State v. American Bankers Ins. Co.

Decision Date06 September 1985
Docket NumberNo. 14690,14690
Citation374 N.W.2d 609
PartiesSTATE of South Dakota, Plaintiff and Appellee, v. AMERICAN BANKERS INSURANCE COMPANY, Defendant and Appellant.
CourtSouth Dakota Supreme Court

Mark A. Moreno, Asst. Atty. Gen., Pierre, for plaintiff and appellee; Mark V. Meierhenry, Atty. Gen., Pierre, on brief.

David A. Gerdes of May, Adam, Gerdes & Thompson, Pierre, for defendant and appellant.

WOLLMAN, Justice.

This is an appeal from a final judgment entered by the trial court granting summary judgment in favor of the state ordering American Bankers Insurance Company (American Bankers) to pay insurance premium taxes. We reverse and remand with directions to dismiss the state's complaint.

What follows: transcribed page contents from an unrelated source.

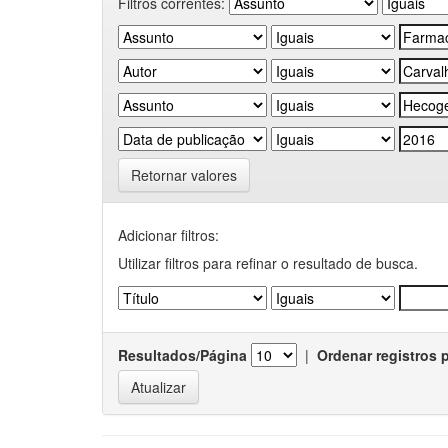
Filtros correntes:
Retornar valores
Adicionar filtros:
Utilizar filtros para refinar o resultado de busca.
Resultados/Página
|
Ordenar registros 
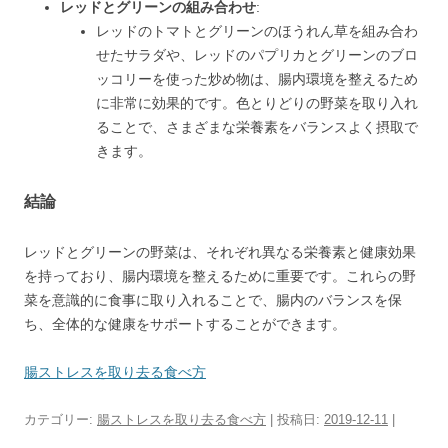
レッドとグリーンの組み合わせ
:
レッドのトマトとグリーンのほうれん草を組み合わ
せたサラダや、レッドのパプリカとグリーンのブロ
ッコリーを使った炒め物は、腸内環境を整えるため
に非常に効果的です。色とりどりの野菜を取り入れ
ることで、さまざまな栄養素をバランスよく摂取で
きます。
結論
レッドとグリーンの野菜は、それぞれ異なる栄養素と健康効果
を持っており、腸内環境を整えるために重要です。これらの野
菜を意識的に食事に取り入れることで、腸内のバランスを保
ち、全体的な健康をサポートすることができます。
腸ストレスを取り去る食べ方
カテゴリー:
腸ストレスを取り去る食べ方
| 投稿日:
2019-12-11
|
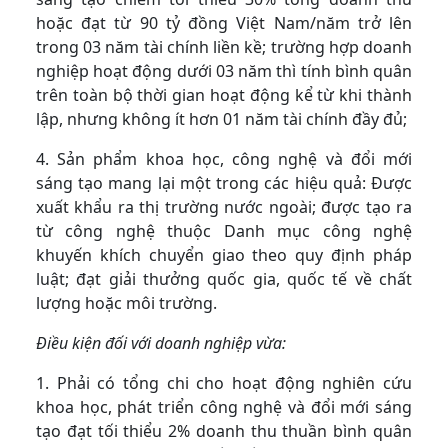
hoặc đạt từ 90 tỷ đồng Việt Nam/năm trở lên
trong 03 năm tài chính liền kề; trường hợp doanh
nghiệp hoạt động dưới 03 năm thì tính bình quân
trên toàn bộ thời gian hoạt động kể từ khi thành
lập, nhưng không ít hơn 01 năm tài chính đầy đủ;
4. Sản phẩm khoa học, công nghệ và đổi mới
sáng tạo mang lại một trong các hiệu quả: Được
xuất khẩu ra thị trường nước ngoài; được tạo ra
từ công nghệ thuộc Danh mục công nghệ
khuyến khích chuyển giao theo quy định pháp
luật; đạt giải thưởng quốc gia, quốc tế về chất
lượng hoặc môi trường.
Điều kiện đối với doanh nghiệp vừa:
1. Phải có tổng chi cho hoạt động nghiên cứu
khoa học, phát triển công nghệ và đổi mới sáng
tạo đạt tối thiểu 2% doanh thu thuần bình quân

The facts here are generally undisputed.

American Bankers, a Texas based corporation, has never been licensed to transact business in South Dakota. It owns and has in force insurance policies on South Dakota residents.

Prior to September 1, 1981, Mid-America Insurance Company, located in Dubuque, Iowa, and authorized to do business in South Dakota, was a wholly owned subsidiary of American Bankers. On September 1, 1981, Mid-America was sold to one Integon Corporation. Incident to this sale, American Bankers assumed ownership of those policies insuring residents of South Dakota.

Since this acquisition, American Bankers has continued to collect premiums from South Dakota policyholders as well as to pay claims made on their respective policies.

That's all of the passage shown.